BetOnline.ag has released future odds for the return of the 2019-20 NBA campaign due to the Coronavirus. The online betting platform has the odds significantly against a basketball game being played before June 1st (+300), and even July 1st for that matter (+105.)
August 1st is the first over/under date where the odds favor another NBA game being played before the identified date (-200.)
One would like to think that August 1st would be the merciful cut-off date before the NBA’s New York offices considers the death knell on the since long-forgotten and coronavirus ruining 2019-20 NBA campaign. And at 2:1, that’s not all that significant.
Operating under the assumption that the NBA reboots its season in the middle of the summer — the question bears asking: How legitimate will this season be? Would there be a permanent asterisk next to a would-be-champion and award winners?
Many still scoff at the San Antonio Spurs lockout-shortened 1999 NBA title. After a long and grueling lockout, play finally got underway in February of that year, but not until after numerous players returned so laughably and hilariously out-of-shape (Shawn Kemp has since never recovered), and the league slogged its way through arguably its most forgettable season in the modern era.

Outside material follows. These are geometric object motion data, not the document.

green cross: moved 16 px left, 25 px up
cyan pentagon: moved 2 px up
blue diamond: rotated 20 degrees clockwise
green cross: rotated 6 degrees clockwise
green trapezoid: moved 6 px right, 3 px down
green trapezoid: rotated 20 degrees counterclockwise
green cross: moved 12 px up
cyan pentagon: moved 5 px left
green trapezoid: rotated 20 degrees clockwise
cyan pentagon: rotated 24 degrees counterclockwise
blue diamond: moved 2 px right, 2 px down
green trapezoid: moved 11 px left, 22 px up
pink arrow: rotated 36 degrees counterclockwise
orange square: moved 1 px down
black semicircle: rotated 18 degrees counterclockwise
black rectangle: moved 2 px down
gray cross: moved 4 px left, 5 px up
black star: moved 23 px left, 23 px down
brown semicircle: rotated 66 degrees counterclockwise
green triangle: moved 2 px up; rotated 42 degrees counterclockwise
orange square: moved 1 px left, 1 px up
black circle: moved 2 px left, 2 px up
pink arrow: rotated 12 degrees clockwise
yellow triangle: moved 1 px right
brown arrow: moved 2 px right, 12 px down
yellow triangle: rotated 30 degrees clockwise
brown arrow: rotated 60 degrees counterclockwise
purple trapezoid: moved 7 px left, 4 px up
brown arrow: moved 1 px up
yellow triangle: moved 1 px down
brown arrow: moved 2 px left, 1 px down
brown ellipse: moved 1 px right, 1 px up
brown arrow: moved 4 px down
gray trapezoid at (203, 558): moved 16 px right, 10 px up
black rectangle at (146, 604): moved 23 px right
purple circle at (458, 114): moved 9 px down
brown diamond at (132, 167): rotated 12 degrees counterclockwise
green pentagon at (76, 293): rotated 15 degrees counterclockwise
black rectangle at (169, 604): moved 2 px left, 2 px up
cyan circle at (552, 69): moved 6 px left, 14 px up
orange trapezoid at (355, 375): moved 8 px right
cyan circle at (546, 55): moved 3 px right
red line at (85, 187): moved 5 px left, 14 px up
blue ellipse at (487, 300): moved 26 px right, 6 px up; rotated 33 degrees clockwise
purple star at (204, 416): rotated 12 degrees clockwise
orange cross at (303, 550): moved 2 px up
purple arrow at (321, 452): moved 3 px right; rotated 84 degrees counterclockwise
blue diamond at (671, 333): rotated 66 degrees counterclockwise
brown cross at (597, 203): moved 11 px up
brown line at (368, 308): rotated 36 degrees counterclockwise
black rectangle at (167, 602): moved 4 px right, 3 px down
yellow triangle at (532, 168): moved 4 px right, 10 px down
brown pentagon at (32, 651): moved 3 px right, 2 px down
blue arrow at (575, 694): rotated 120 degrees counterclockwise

Many still do not consider that season a real season, and thus that Spurs team not a real champion.
A more noted comparison would be the 1981 MLB season when a player’s strike in the middle of that year halted the games and ‘split’ the 1981 baseball season. Play resumed a few months later but not after the season was split into two halves. First place teams in each division were awarded a playoff spot no matter what (this was at a time when there was no Wild Card and only two divisions in each league) and the playoffs were temporarily expanded to include a divisional round.
However, even that baseball strike only ceased play for a little under two months. If the NBA resumes play in the middle of the summer, it will be half-a-calendar year — eons in the worlds of athletics, as long as a full off-season.
Let alone the questions of which players would be able to play if they have tested positive for the Coronavirus. How big will the playoffs be? What about the fans? Would teams lose their home-court advantage if they can’t play in front of large crowds because of Coronavirus fears?
There sure will not be a parade for the would-be champion.
Either way, for those who are starved for NBA basketball (and sports for that matter) in a world where the Coronavirus has sucked the life out of — hang on till the summer. Some semblance of normalcy may return then.